Ora, o Supremo só age mediante provocação. É da sua natureza intrínseca ser desse jeito. Em quadras decisivas, devidamente provocado, foi ele que nos impediu de uma queda precipício abaixo: quando chancelou medidas de prevenção durante o ápice da pandemia do coronavírus; quando enfrentou a crise carcerária; quando emprestou efetividade aos direitos humanos em “n” ocasiões; quando deliberou sobre as pesquisas com células-tronco. Havendo o “estado de coisas inconstitucional”, cabe à Corte se despir do figurino da “self-restraint” e não hesitar em deliberar.

Segundo pesquisa de outubro de 2020, 8 em cada 10 brasileiros consideravam as decisões do STF muito importantes nas suas vidas. Não é pouca coisa. As críticas a um certo “ativismo” acentuado desprezam, quase sempre, o que esse número significa em última amplitude e explica o porquê, não raro, seus Ministros são mais conhecidos, mas nem sempre elogiados, do que a mais querida seleção de futebol.

Simplesmente não há a prerrogativa da Corte de decidir não decidir, mas haverá sempre a de promover a
preservação da Constituição quando esta seja uma Constituição de caráter defensivo.

Avizinha-se para maio uma vaga de Ministro e em outubro, outra. Muito se discute, nesses tempos polarizados, sobre o perfil ideal dos indicados. Tão significativo, porém, quanto o nome ser espelho do singular mosaico social, é o compromisso do apontado de somar forças para que o Tribunal caminhe coeso na proteção das bases fundantes da democracia. Ou de nada vai adiantar qualquer outro critério.

A(o) Ministra(o) precisa ser contramajoritária(o) e não temer a reação da opinião pública. Nenhum nome há de ser riscado senão pela ausência desse vetor. Vale um passeio ao passado. O Ministro Ribeiro da Costa, Presidente da Corte em março de 1964, quando do golpe, era família militar, porém, nunca foi subserviente ao regime; ao contrário, teve uma das vozes mais incisivas contra a corrosão da independência do Tribunal.
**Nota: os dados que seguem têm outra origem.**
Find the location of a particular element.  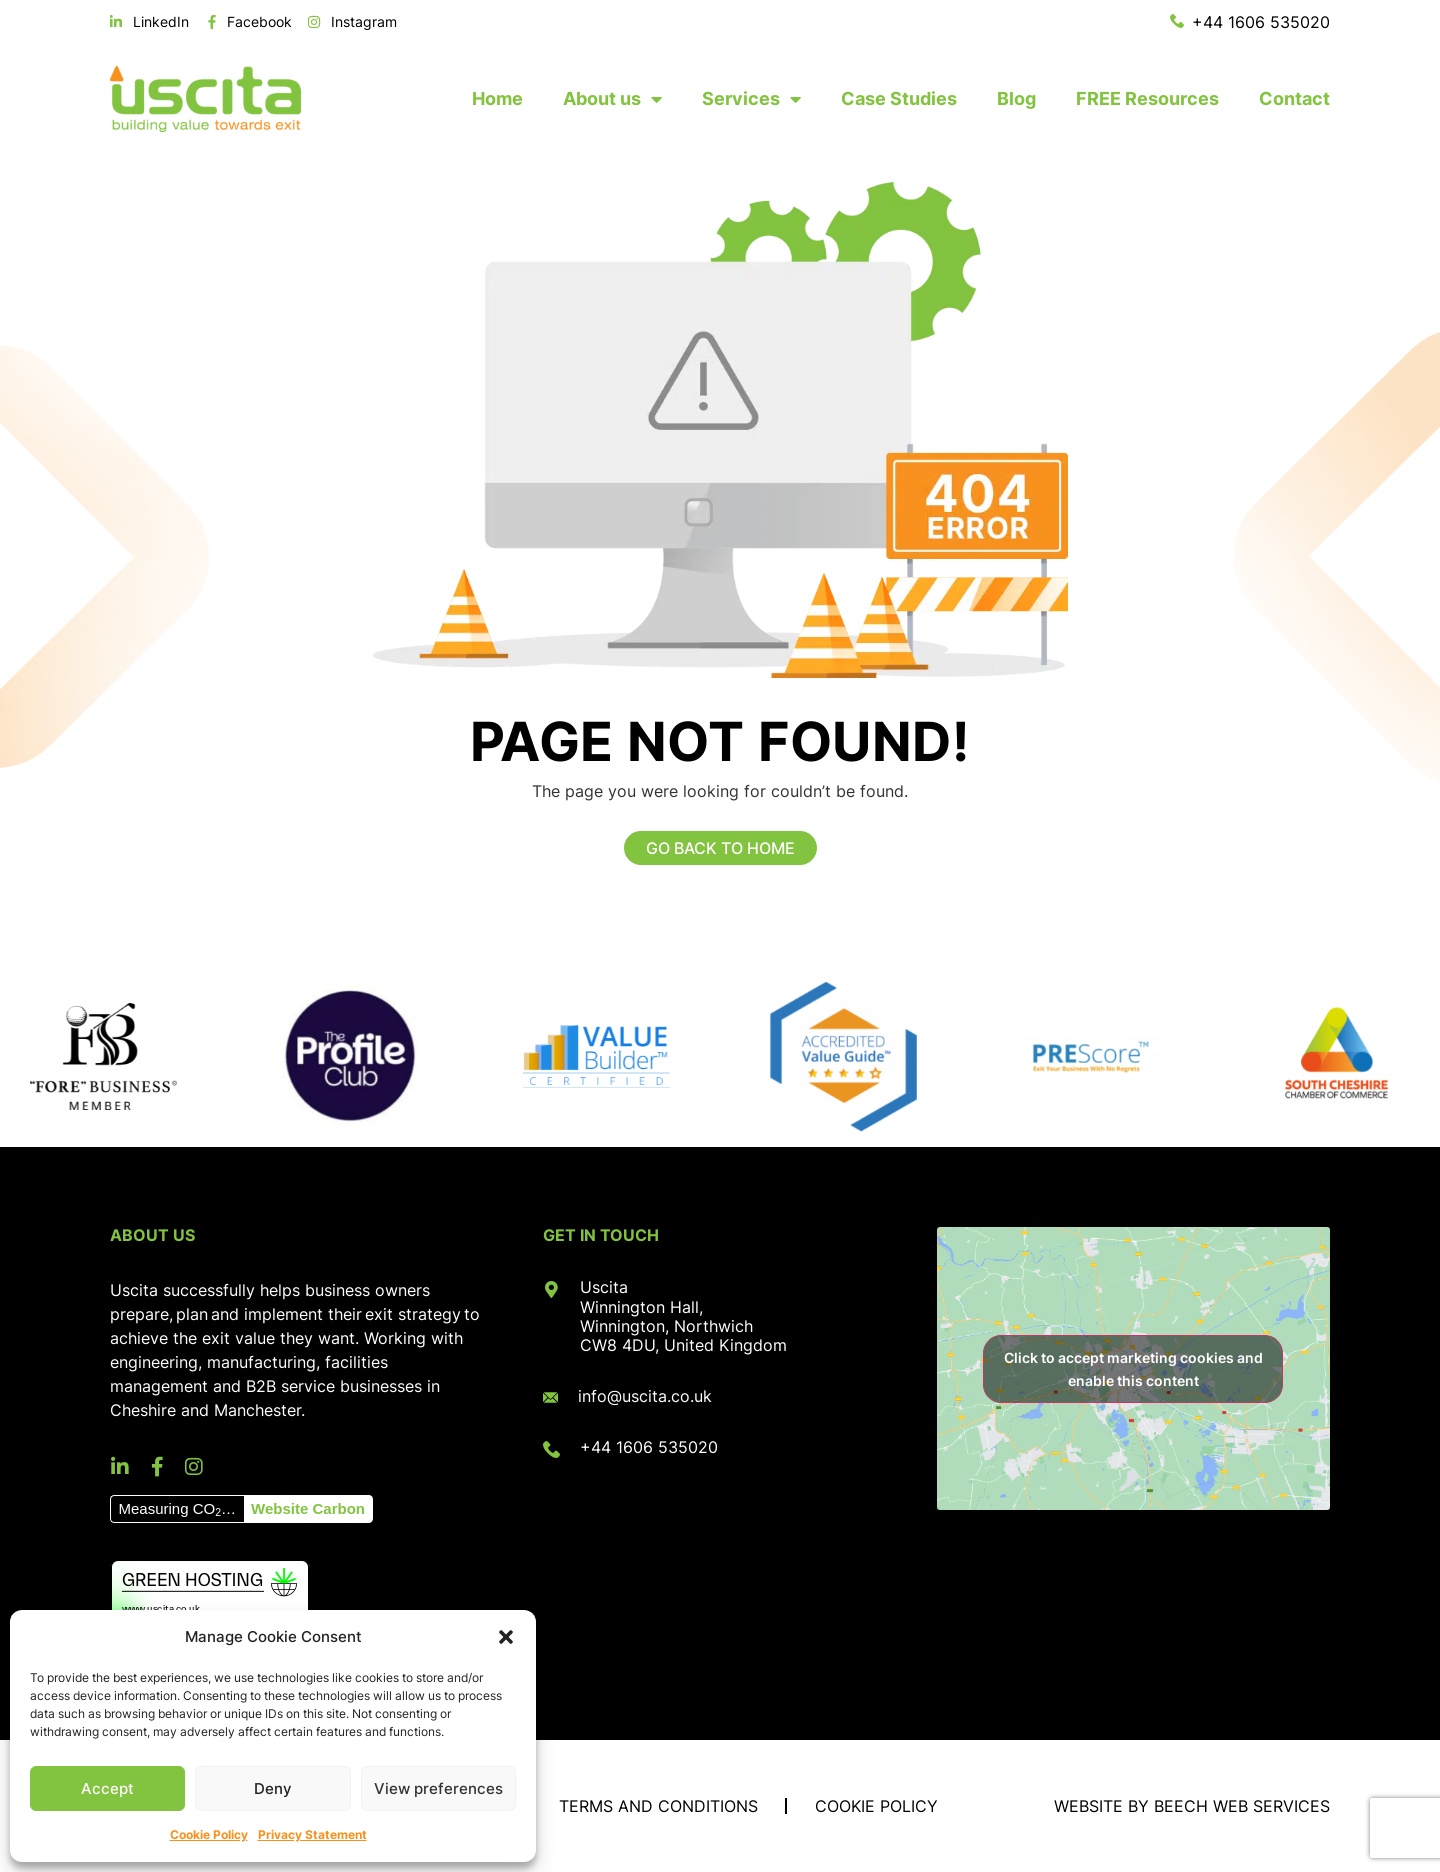 +44 1606 535020 is located at coordinates (649, 1447).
O Ministro Aliomar Baleeiro, nomeado em vagas criadas pelo AI-2, foi um liberal na defesa do Estado de Direito. Já o Ministro Adauto Lúcio Cardoso, ex-deputado pela UDN e pela Arena, indicado por Castelo Branco, em 1971 abandonou o Plenário jogando sua capa e anunciando sua aposentadoria ao se revoltar com a decisão do tribunal pela constitucionalidade da lei da censura prévia do governo Médici.

Rodrigo Kaufmann sintetiza bem: “A experiência no campo do diálogo, do exercício político de função executiva ou desempenho de mandato eletivo auxilia no necessário bom senso e discernimento que um Ministro do STF precisa ter necessariamente ao julgar as questões constitucionais”.

Com suas decisões sob o crivo dos juristas de Google, o Tribunal deve ser, sobretudo, livre, ou nenhum de nós o será. Nisso é que reside o único caminho para que os inimigos da democracia não se atrevam novamente a mostrar as suas garras e a tentar tomar de assalto o Estado brasileiro no tapetão.